Un jour, un de ses parents, qui célébrait l’anniversaire de sa naissance, le pria du festin, avec d’autres enfants qui, n’ayant rien à faire, se mirent à jouer tous pêle-mêle, grands et petits, dans un coin de la maison. Leur jeu représentait un tribunal, où ils s’accusaient les uns les autres ; et ils mettaient en prison ceux qui étaient condamnés. Un de ces derniers, enfant d’une jolie figure, fut conduit dans une chambre, par un autre plus âgé, qui l’y enferma : il appela Caton, qui, se doutant de ce qui se passait, courut à la porte de la chambre, écartant tous ceux qui se mettaient devant lui pour l’empêcher d’entrer ; il en tira l’enfant, et, tout en colère, il l’emmena chez lui, et les autres s’y rendirent avec eux.
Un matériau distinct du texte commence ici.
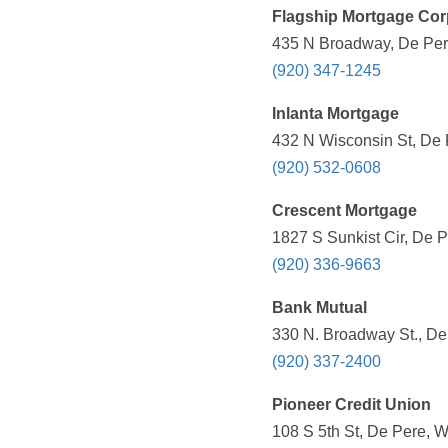
Flagship Mortgage Cor
435 N Broadway, De Pere
(920) 347-1245
Inlanta Mortgage
432 N Wisconsin St, De 
(920) 532-0608
Crescent Mortgage
1827 S Sunkist Cir, De P
(920) 336-9663
Bank Mutual
330 N. Broadway St., De
(920) 337-2400
Pioneer Credit Union
108 S 5th St, De Pere, W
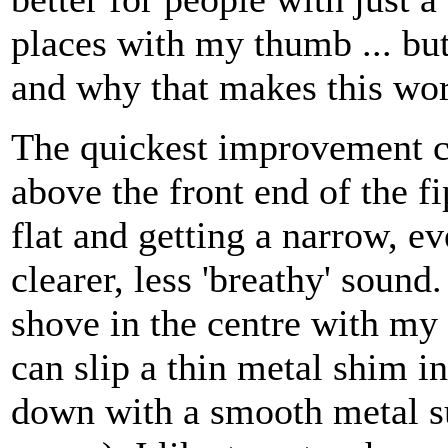
places with my thumb ... bu
and why that makes this wo
The quickest improvement co
above the front end of the 
flat and getting a narrow, ev
clearer, less 'breathy' sound
shove in the centre with my 
can slip a thin metal shim in
down with a smooth metal su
Son renom était déjà tel parmi ceux de son âge, que, Sylla voulant donner au peuple le spectacle de la course sacrée des enfants à cheval, que l’on appelle Troie[1], et ayant rassemblé pour cela les enfants des meilleures maisons, afin de les exercer pour le jour du spectacle, des deux capitaines qu’il avait désignés, l’un fut agréé par

  1. Voyez-en la description au cinquième livre de l’Énéide de Virgile.